Feature #4875
closedgather logs on hung tasks
0%
Description
Right now, if a run hangs, we eventually erase all evidence of it. We should gather up any logs which might exist on the machines first!
Updated by Greg Farnum over 10 years ago
This is causing me trouble again. Can we move it up the backlog, pretty please? :) I don't think a better-effort one should take too long.
Updated by Greg Farnum over 8 years ago
- Priority changed from High to Urgent
bump
We had a long string of jobs get hung on MDS crash #12711, which we managed to diagnose, but http://pulpito.ceph.com/teuthology-2015-08-17_23:04:01-fs-master---basic-multi/1020414/ for instance also contains a monitor running out of memory and it would be really nice if we could examine that.

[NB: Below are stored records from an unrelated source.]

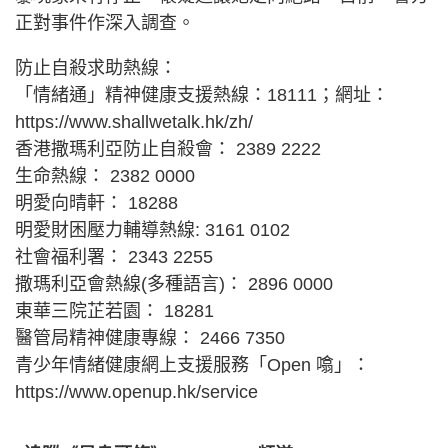
正對事件作深入調查。
防止自殺求助熱線：
「情緒通」精神健康支援熱線：18111；網址：
https://www.shallwetalk.hk/zh/
香港撒瑪利亞防止自殺會： 2389 2222
生命熱線： 2382 0000
明愛向晴軒： 18288
明愛財困壓力輔導熱線: 3161 0102
社會福利署： 2343 2255
撒瑪利亞會熱線(多種語言)： 2896 0000
東華三院芷若園： 18281
醫管局精神健康專線： 2466 7350
青少年情緒健康網上支援服務「Open 噏」：
https://www.openup.hk/service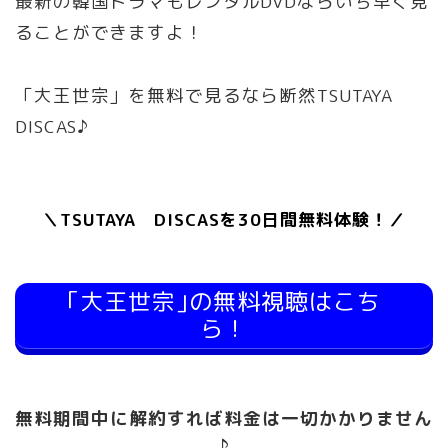
最新の韓国ドラマもレンタルDVDならいち早く見
ることができますよ！
「大王世宗」を無料で見るなら断然TSUTAYA
DISCAS♪
＼TSUTAYA DISCASを30日間無料体験！／
｢大王世宗｣の無料視聴はこち
ら！
無料期間中に解約すれば料金は一切かかりません
♪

Updated by Greg Farnum over 8 years ago
Also in http://pulpito.ceph.com/teuthology-2015-08-17_23:04:01-fs-master---basic-multi/1020395/ it looks like a ceph-fuse process crashed from secondary evidence, but there are no traces left of it. :(
Updated by Zack Cerza over 8 years ago
An idea that was floated just now by Greg and Sam was:
Make teuthology-kill
attempt to gather logs when passed a certain flag; teuthology-worker
, when killing a job that's taking too long, could use that flag. We'd have to make sure that any exceptions raised would not take down the worker process.
Updated by Kyrylo Shatskyy almost 4 years ago
Gregory, is this ticket still actual or we can close it?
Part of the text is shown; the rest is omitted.